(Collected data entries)
Start of Block

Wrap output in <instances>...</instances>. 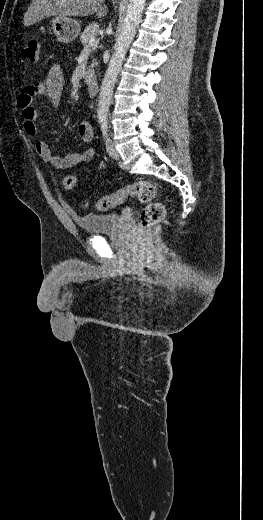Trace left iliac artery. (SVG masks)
I'll return each instance as SVG.
<instances>
[{
	"label": "left iliac artery",
	"instance_id": "obj_1",
	"mask_svg": "<svg viewBox=\"0 0 263 520\" xmlns=\"http://www.w3.org/2000/svg\"><path fill=\"white\" fill-rule=\"evenodd\" d=\"M101 130L104 137H107L108 123L107 120H101Z\"/></svg>",
	"mask_w": 263,
	"mask_h": 520
}]
</instances>
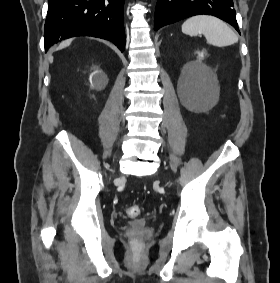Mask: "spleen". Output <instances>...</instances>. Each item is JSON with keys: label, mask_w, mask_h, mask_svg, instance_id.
<instances>
[{"label": "spleen", "mask_w": 280, "mask_h": 283, "mask_svg": "<svg viewBox=\"0 0 280 283\" xmlns=\"http://www.w3.org/2000/svg\"><path fill=\"white\" fill-rule=\"evenodd\" d=\"M182 32L190 36L203 34L209 44L217 47H226L238 42L237 35L226 23L208 15L190 17L183 23Z\"/></svg>", "instance_id": "spleen-1"}]
</instances>
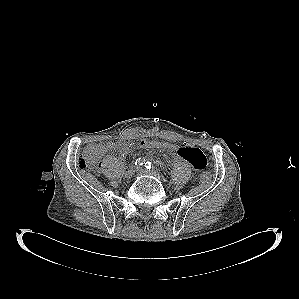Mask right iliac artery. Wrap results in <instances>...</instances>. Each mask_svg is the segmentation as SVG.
Segmentation results:
<instances>
[{
	"mask_svg": "<svg viewBox=\"0 0 299 299\" xmlns=\"http://www.w3.org/2000/svg\"><path fill=\"white\" fill-rule=\"evenodd\" d=\"M145 163V159L144 158H138L136 161H135V165L136 166H142L143 164Z\"/></svg>",
	"mask_w": 299,
	"mask_h": 299,
	"instance_id": "82829eb1",
	"label": "right iliac artery"
}]
</instances>
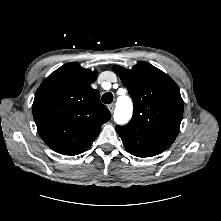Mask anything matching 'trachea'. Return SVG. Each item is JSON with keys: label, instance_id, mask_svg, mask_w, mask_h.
<instances>
[{"label": "trachea", "instance_id": "1", "mask_svg": "<svg viewBox=\"0 0 221 221\" xmlns=\"http://www.w3.org/2000/svg\"><path fill=\"white\" fill-rule=\"evenodd\" d=\"M101 100L105 104H110L113 101V94L111 92H106L105 94H103Z\"/></svg>", "mask_w": 221, "mask_h": 221}]
</instances>
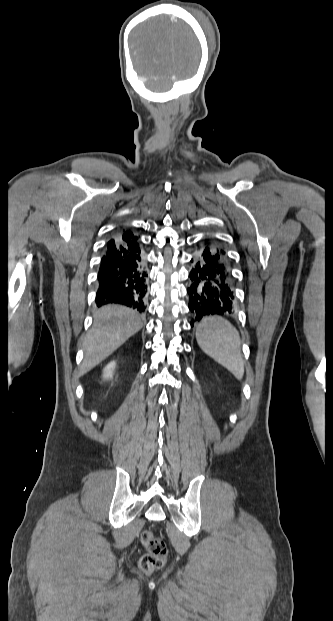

End of Block

Your assignment :: Starting at the line that contains "Mask anything matching" and ending with the last line of the data, transcribe every line exactly; skip the pictures.

Written solution ::
Mask anything matching 'trachea'. Return SVG. Each item is JSON with keys: label, instance_id, mask_svg, mask_w, mask_h.
<instances>
[{"label": "trachea", "instance_id": "1", "mask_svg": "<svg viewBox=\"0 0 221 221\" xmlns=\"http://www.w3.org/2000/svg\"><path fill=\"white\" fill-rule=\"evenodd\" d=\"M101 100L105 104H110L113 101V94L111 92H106L105 94H103Z\"/></svg>", "mask_w": 221, "mask_h": 221}]
</instances>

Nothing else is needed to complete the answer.